------ Given data

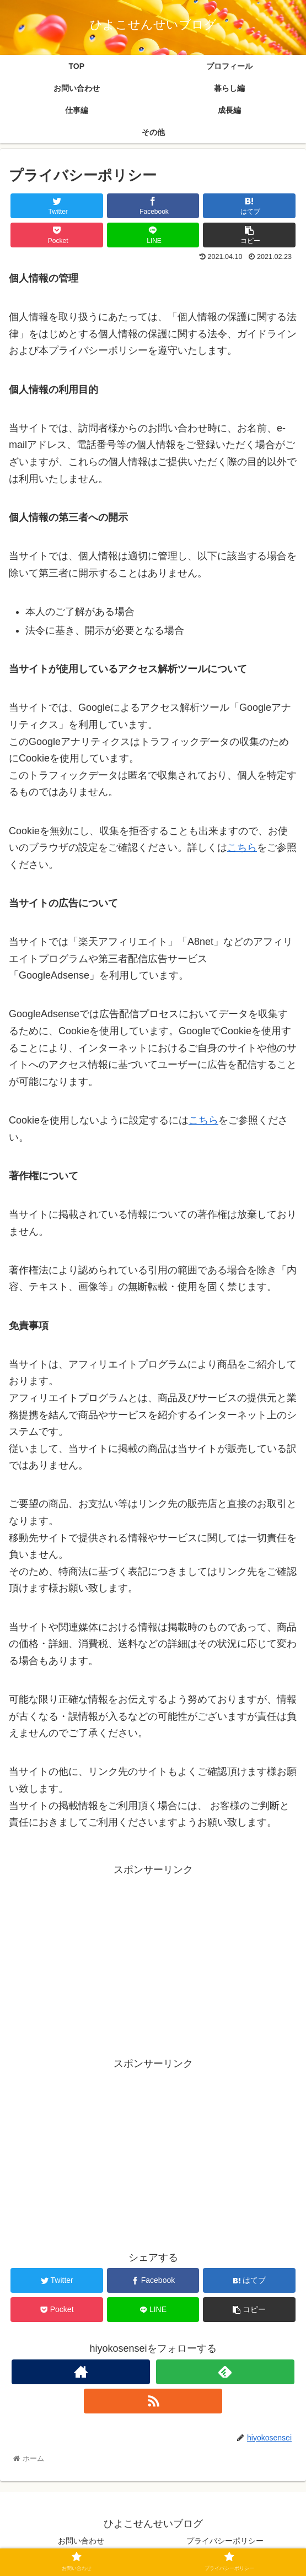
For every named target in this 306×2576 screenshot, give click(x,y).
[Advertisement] (153, 1955)
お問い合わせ (81, 2540)
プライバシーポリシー (225, 2540)
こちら (242, 847)
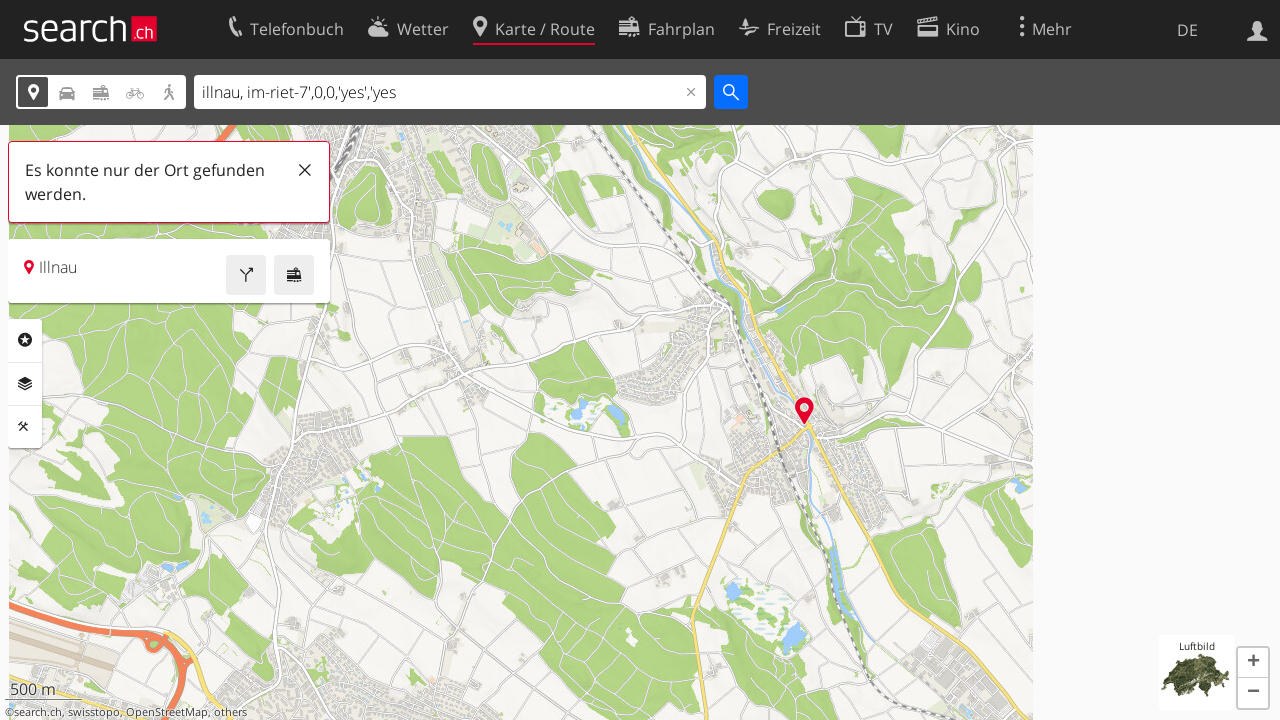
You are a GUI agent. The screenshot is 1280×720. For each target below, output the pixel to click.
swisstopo (94, 712)
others (230, 712)
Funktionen (25, 427)
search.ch (38, 712)
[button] (1253, 663)
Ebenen (25, 384)
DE (1187, 30)
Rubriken (25, 340)
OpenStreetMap (167, 712)
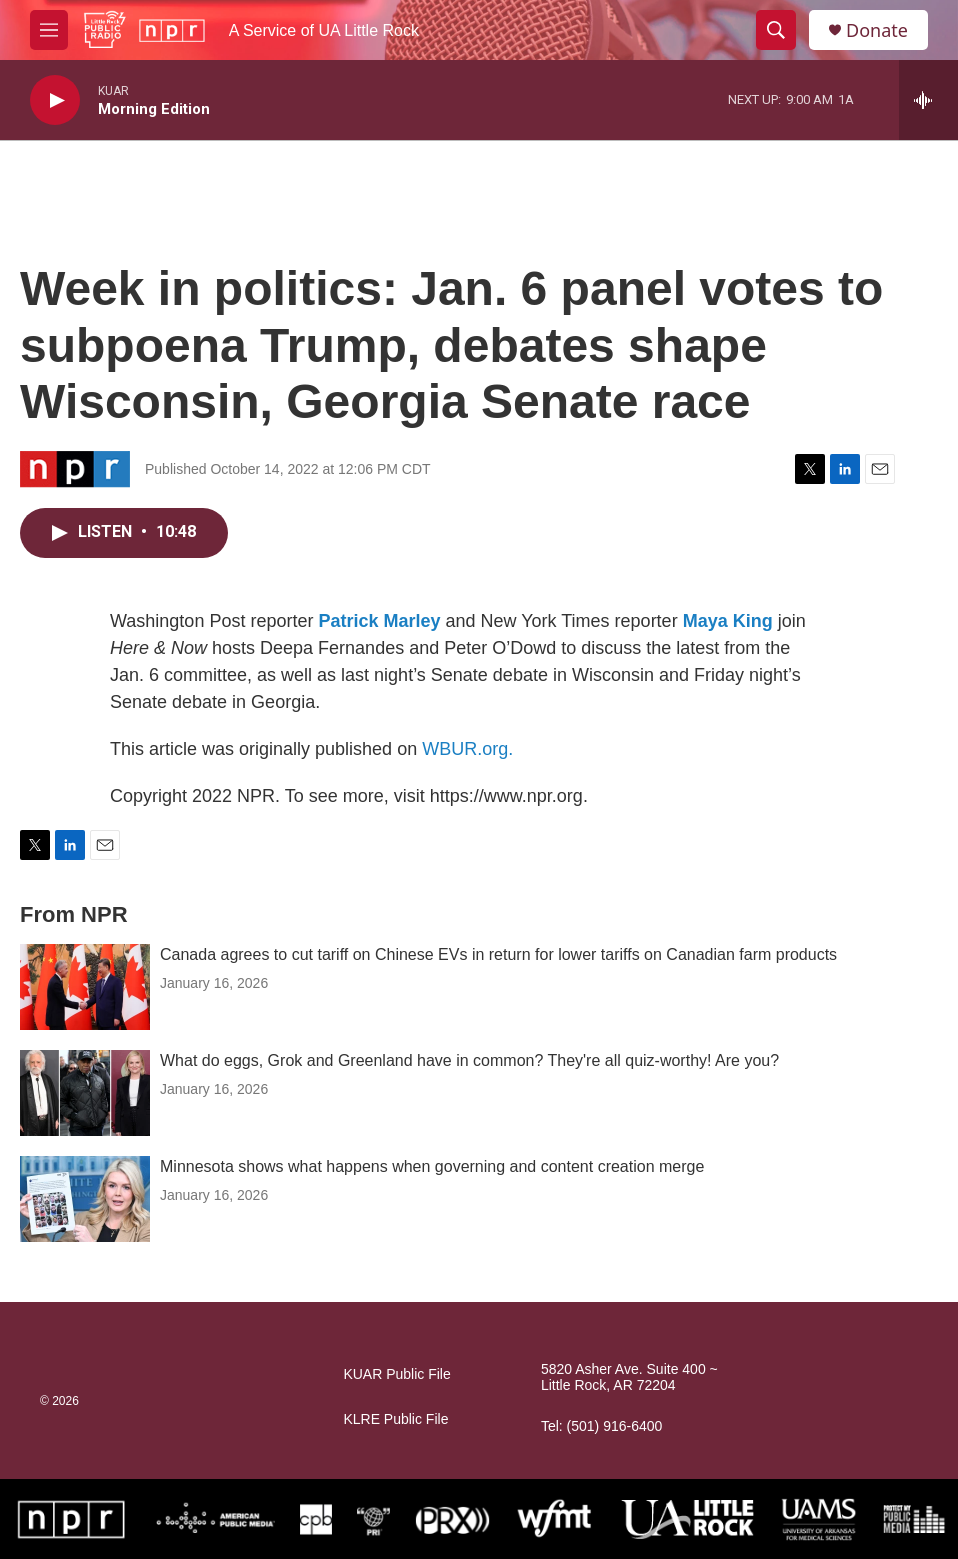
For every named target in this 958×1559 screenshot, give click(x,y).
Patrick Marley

------------

* _Requirement_:
When the line containing "[Advertisement] (153, 1955)" has been located, retype it and each line after it through the end of the records, excluding the pictures and adding nothing else.

* _Reply to the task_:
[Advertisement] (153, 1955)
お問い合わせ (81, 2540)
プライバシーポリシー (225, 2540)
こちら (242, 847)
You are a GUI agent. The screenshot is 1280×720. For each target below, output the pixel to click.
swisstopo (94, 712)
others (230, 712)
Funktionen (25, 427)
search.ch (38, 712)
[button] (1253, 663)
Ebenen (25, 384)
DE (1187, 30)
Rubriken (25, 340)
OpenStreetMap (167, 712)
For every named target in this 958×1559 screenshot, give click(x,y).
Patrick Marley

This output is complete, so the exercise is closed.